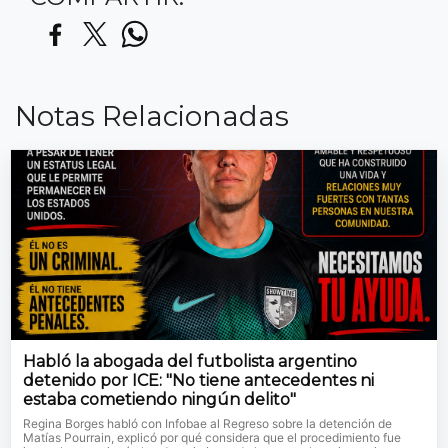
Notas Relacionadas
Habló la abogada del futbolista argentino
detenido por ICE: "No tiene antecedentes ni
estaba cometiendo ningún delito"
Regina Borges habló con Infobae al Regreso sobre la detención de
Matías Pourrain, explicó por qué considera que el procedimiento fue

= = = = = = =

What is needed> Produce verbatim the lines starting at the one with "Regina Borges habló" and ending at the last line of the material, both ends included. Add no other line.

Answer to the exercise>
Regina Borges habló con Infobae al Regreso sobre la detención de
Matías Pourrain, explicó por qué considera que el procedimiento fue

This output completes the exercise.